- Theatrical release poster
- Directed by: Roger Donaldson
- Written by: James Brown Matthew Metcalfe Tim Woodhouse
- Story by: Matthew Metcalfe Glenn Standring
- Produced by: Fraser Brown Matthew Metcalfe
- Starring: Dwayne Cameron
- Cinematography: David Paul
- Edited by: Tim Woodhouse
- Music by: J. Peter Robinson
- Production companies: Universal Pictures FB Pictures General Film Corporation
- Distributed by: Transmission Films
- Release dates: 25 May 2017 (United Kingdom); 1 June 2017 (New Zealand);
- Running time: 92 minutes
- Country: New Zealand
- Language: English

= McLaren (film) =

2017 New Zealand documentary film by Roger Donaldson

McLaren is a 2017 New Zealand sports documentary film based on the life of Bruce McLaren, founder of the Bruce McLaren Motor Racing team.
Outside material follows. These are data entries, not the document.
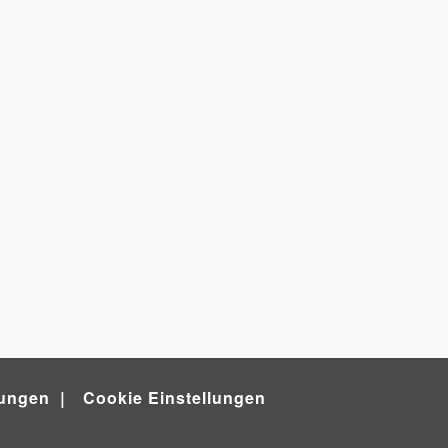
ungen
Cookie Einstellungen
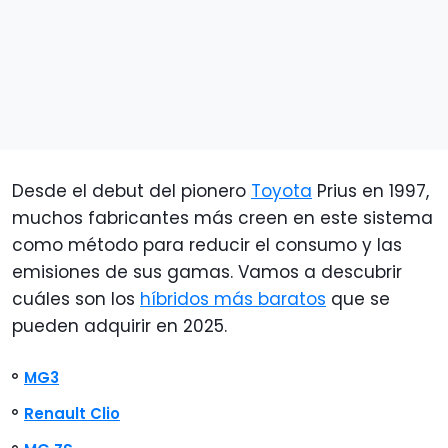
Desde el debut del pionero
Toyota
Prius en 1997,
muchos fabricantes más creen en este sistema
como método para reducir el consumo y las
emisiones de sus gamas. Vamos a descubrir
cuáles son los
híbridos más baratos
que se
pueden adquirir en 2025.
MG3
Renault Clio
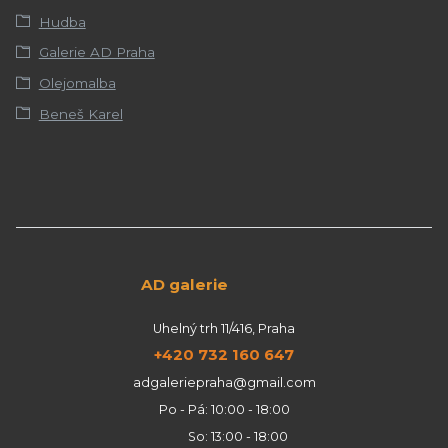
Hudba
Galerie AD Praha
Olejomalba
Beneš Karel
AD galerie
Uhelný trh 11/416, Praha
+420 732 160 647
adgaleriepraha@gmail.com
Po - Pá: 10:00 - 18:00
So: 13:00 - 18:00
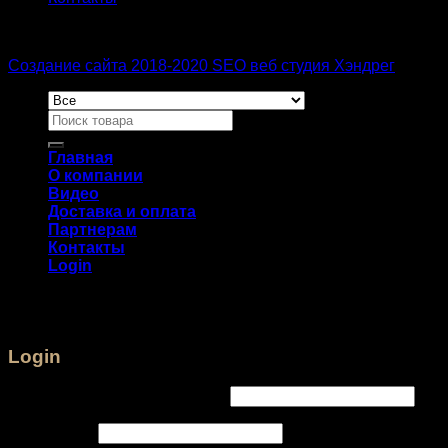
Создание сайта 2018-2020 SEO веб студия Хэндрег
Главная
О компании
Видео
Доставка и оплата
Партнерам
Контакты
Login
Login
Username or email address
*
Password
*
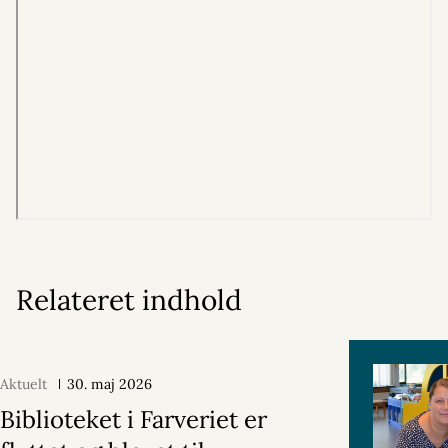
Relateret indhold
Aktuelt
30. maj 2026
Biblioteket i Farveriet er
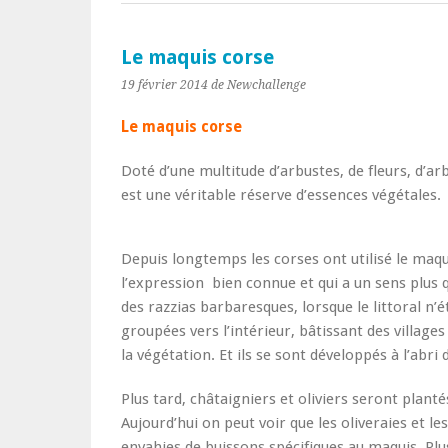
Le maquis corse
19 février 2014
de Newchallenge
Le maquis corse
Doté d’une multitude d’arbustes, de fleurs, d’ar
est une véritable réserve d’essences végétales.
Depuis longtemps les corses ont utilisé le m
l’expression bien connue et qui a un sens plus q
des razzias barbaresques, lorsque le littoral n’é
groupées vers l’intérieur, bâtissant des villages
la végétation. Et ils se sont développés à l’abri
Plus tard, châtaigniers et oliviers seront plan
Aujourd’hui on peut voir que les oliveraies et 
envahies de buissons spécifiques au maquis. Plus 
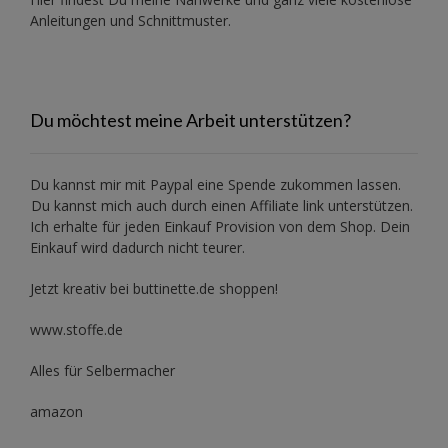
Anleitungen und Schnittmuster.
Du möchtest meine Arbeit unterstützen?
Du kannst mir mit
Paypal
eine Spende zukommen lassen.
Du kannst mich auch durch einen Affiliate link unterstützen.
Ich erhalte für jeden Einkauf Provision von dem Shop. Dein
Einkauf wird dadurch nicht teurer.
Jetzt kreativ bei buttinette.de shoppen!
www.stoffe.de
Alles für Selbermacher
amazon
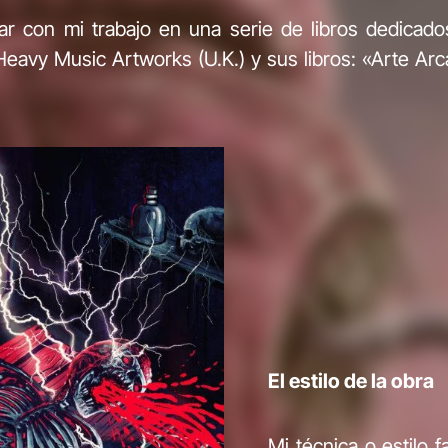
ar con mi trabajo en una serie de libros dedicado
 Heavy Music Artworks (U.K.) y sus libros: «Arte Ar
El estilo de la obra
Mi técnica o estilo f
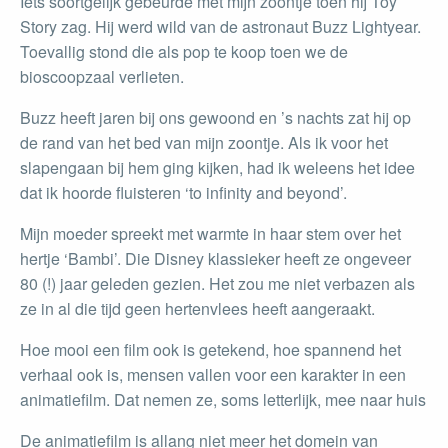
Iets soortgelijk gebeurde met mijn zoontje toen hij Toy
Story zag. Hij werd wild van de astronaut Buzz Lightyear.
Toevallig stond die als pop te koop toen we de
bioscoopzaal verlieten.
Buzz heeft jaren bij ons gewoond en ’s nachts zat hij op
de rand van het bed van mijn zoontje. Als ik voor het
slapengaan bij hem ging kijken, had ik weleens het idee
dat ik hoorde fluisteren ‘to infinity and beyond’.
Mijn moeder spreekt met warmte in haar stem over het
hertje ‘Bambi’. Die Disney klassieker heeft ze ongeveer
80 (!) jaar geleden gezien. Het zou me niet verbazen als
ze in al die tijd geen hertenvlees heeft aangeraakt.
Hoe mooi een film ook is getekend, hoe spannend het
verhaal ook is, mensen vallen voor een karakter in een
animatiefilm. Dat nemen ze, soms letterlijk, mee naar huis
De animatiefilm is allang niet meer het domein van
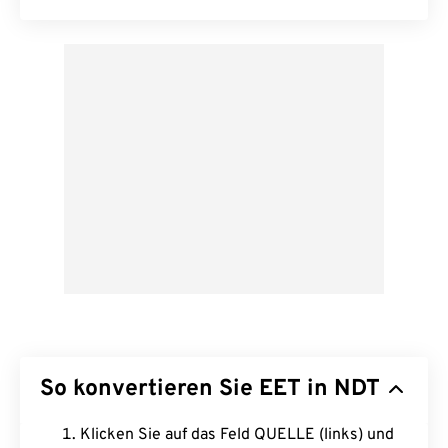
So konvertieren Sie EET in NDT
Klicken Sie auf das Feld QUELLE (links) und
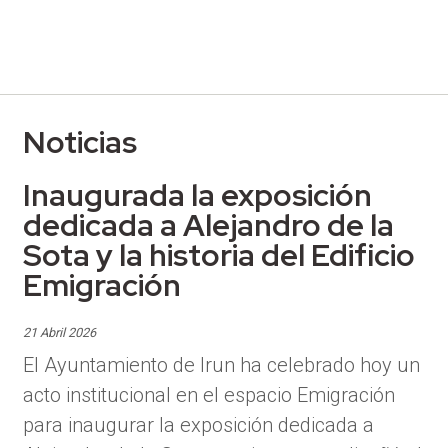
Noticias
Inaugurada la exposición
dedicada a Alejandro de la
Sota y la historia del Edificio
Emigración
21 Abril 2026
El Ayuntamiento de Irun ha celebrado hoy un
acto institucional en el espacio Emigración
para inaugurar la exposición dedicada a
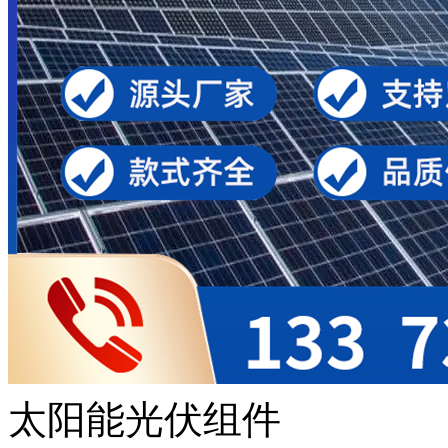
太阳能光伏组件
The film stars Dwayne Cameron as Bruce McLaren and was directed by Roger Donaldson.

==Synopsis==
The film recounts the life of New Zealand motor car racer Bruce McLaren through interviews, archival footage, and recreations.

==Cast==
- Dwayne Cameron as Bruce McLaren
- Matt Coldrick as English Doctor
- Mario Andretti as himself
- Alastair Caldwell as himself
- Emerson Fittipaldi as himself

==Production==
Scenes were shot at 590 Remuera Rd, Remuera, Auckland 1050, New Zealand, where Bruce McLaren grew up.

==Release==
The film premiered in the UK on 25 May 2017, followed by its release in New Zealand on 1 June 2017. The film screened at the 2017 Sydney Film Festival before being released in Australia on 21 June 2017.

==Reception==
Ellie Walker-Arnott of Time Out gave it 4 out of 5 stars, writing, "A handful of dramatisations – intended to flesh out gaps in the narrative – jar while at times the film digs deep into detail in a way that threatens to alienate all but the most dedicated racing fans. But ultimately the human story of this scrappy and magnetic man keeps the doc on track." Zara Horn gave it 5 stars for telling the story of a motorsports legend who overcame his childhood physical challenges to pursue his passion and establish an enduring legacy.

Steve Newall of the New Zealand Herald gave it 3 out of 5 stars, writing that the film "should hold differing types of appeal to various generations. For older viewers it'll be the retelling of a familiar story of one of their fallen heroes, whereas others may gravitate to the mid-20th-century motorsport environment".

Peter Bradshaw of The Guardian gave it 2 out of 5 stars, calling it a "motor-racing film only for petrolheads" that "does not tell us why we should be interested in its subject" because it "makes no serious attempt at reaching out beyond its fanbase, connecting with non-petrolheads, or gaining any perspective on the sometimes scary and dysfunctional world of motor racing". John Nugent of Empire gave it 2 stars, writing that the film is "assembled in such a way that can only appeal to the target Top Gear demographic. Non-petrolheads need not apply."